|Ph.D Student||Soudry Daniel|
|Subject||Neurons: from Biophysics to Functionality|
|Department||Department of Electrical Engineering||Supervisor||Professor Ron Meir|
|Full Thesis text|
It is commonly believed that neurons constitute the basic “circuit components” in the cortex, and that these neurons mainly communicate through voltage “spikes” called Action Potentials (APs) transmitted through “synapses”. Therefore, a quantitative characterization of the biophysical and functional aspects of the AP generation mechanism is of fundamental importance. This mechanism is based on “excitable” interactions between the voltage on the membrane of the cell and the protein pores that populate that membrane, the so-called “ion channels”.
Biophysical models of neurons, termed Conductance-Based Models (CBMs), often neglect both the inherent stochasticity in the ion channel dynamics, as well as various slow biophysical processes.
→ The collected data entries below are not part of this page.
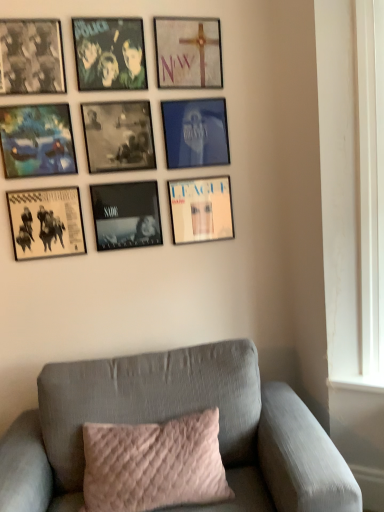 Question: Should I look upward or downward to see matte black album cover at lower left, marked as the ninth picture frame in a top-to-bottom arrangement?

Choices:
 (A) down
 (B) up

Answer: (B)

Question: Is black matte picture frame at center, the 5th picture frame from the top, surrounded by black matte picture frame at center, which is counted as the second picture frame, starting from the bottom?

Choices:
 (A) no
 (B) yes

Answer: (A)

Question: Can you confirm if black matte picture frame at center, which is counted as the second picture frame, starting from the bottom, is bigger than black matte picture frame at center, the fifth picture frame from the bottom?

Choices:
 (A) no
 (B) yes

Answer: (A)

Question: From a real-world perspective, does black matte picture frame at center, which is counted as the second picture frame, starting from the bottom, sit lower than black matte picture frame at center, the 5th picture frame from the top?

Choices:
 (A) yes
 (B) no

Answer: (A)

Question: Is black matte picture frame at center, which is counted as the second picture frame, starting from the bottom, further to the viewer compared to black matte picture frame at center, the fifth picture frame from the bottom?

Choices:
 (A) yes
 (B) no

Answer: (A)

Question: Is black matte picture frame at center, which is counted as the second picture frame, starting from the bottom, taller than black matte picture frame at center, the 5th picture frame from the top?

Choices:
 (A) yes
 (B) no

Answer: (A)

Question: Is black matte picture frame at center, the fifth picture frame from the bottom, at the back of black matte picture frame at center, arranged as the 8th picture frame when viewed from the top?

Choices:
 (A) no
 (B) yes

Answer: (A)

Question: From a real-world perspective, is matte black picture frame at upper left, arranged as the third picture frame when viewed from the top, located higher than matte white cross at upper center, acting as the 9th picture frame starting from the bottom?

Choices:
 (A) no
 (B) yes

Answer: (A)

Question: Does matte black picture frame at upper left, the seventh picture frame positioned from the bottom, appear on the right side of matte white cross at upper center, acting as the 9th picture frame starting from the bottom?

Choices:
 (A) yes
 (B) no

Answer: (B)

Question: From a real-world perspective, is matte black picture frame at upper left, the seventh picture frame positioned from the bottom, positioned under matte white cross at upper center, acting as the 9th picture frame starting from the bottom, based on gravity?

Choices:
 (A) no
 (B) yes

Answer: (B)

Question: Can you confirm if matte black picture frame at upper left, arranged as the third picture frame when viewed from the top, is taller than matte white cross at upper center, acting as the 9th picture frame starting from the bottom?

Choices:
 (A) yes
 (B) no

Answer: (B)

Question: Is matte black picture frame at upper left, arranged as the third picture frame when viewed from the top, at the left side of matte white cross at upper center, acting as the 9th picture frame starting from the bottom?

Choices:
 (A) no
 (B) yes

Answer: (B)

Question: From the image's perspective, does matte black picture frame at upper left, arranged as the third picture frame when viewed from the top, appear higher than matte white cross at upper center, acting as the 9th picture frame starting from the bottom?

Choices:
 (A) no
 (B) yes

Answer: (A)

Question: Does black matte picture frame at center, the fifth picture frame from the bottom, have a larger size compared to matte white cross at upper center, the 1th picture frame viewed from the top?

However, recent experiments demonstrated that even with a simple periodical pulse stimulation (with a fixed amplitude), synaptically isolated cortical neurons can fire in a highly irregular manner and display complex temporal patterns over multiple timescales (“1/f behavior”) - from seconds to days. This raises the question as to whether the intrinsic ion channel “noise” in the neuronal dynamics and the slow processes should be included in the CBM to generate this type of behavior, and if so how.
In order to investigate this question, we first develop new numerical techniques to simulate populations of stochastic ion channels efficiently, and also novel analytical methods that allow us to understand and precisely tune general CBMs. For example, we show that if the input to the neuron matches the sparse “spiky” nature of the output (as in the experiment), we can derive the spiking Input-Output (I/O) relation with relatively few assumptions. This I/O, based on biophysically meaningful parameters, is well described by an `engineering-style' block diagram of a linear system with feedback. Such a linear I/O allows the utilization of well known statistical tools to derive all second order statistics, construct linear optimal estimators and perform parameter identification. These results hold numerically, even in some cases where our assumptions break down.
We use this relation to reproduce and interpret the irregular and complex 1/f response observed in isolated neurons stimulated with sparse inputs. We show, under such sparse stimulation, that the intrinsic ion channel noise should have a significant impact on the neurons` response. Moreover, we show that the neuronal response to sparse inputs can be decomposed into contributions from its long history of internal noise (days) and its “short” (few minutes) history of inputs. Thus, we can quantify memory and noise in the neuronal response for such sparse inputs.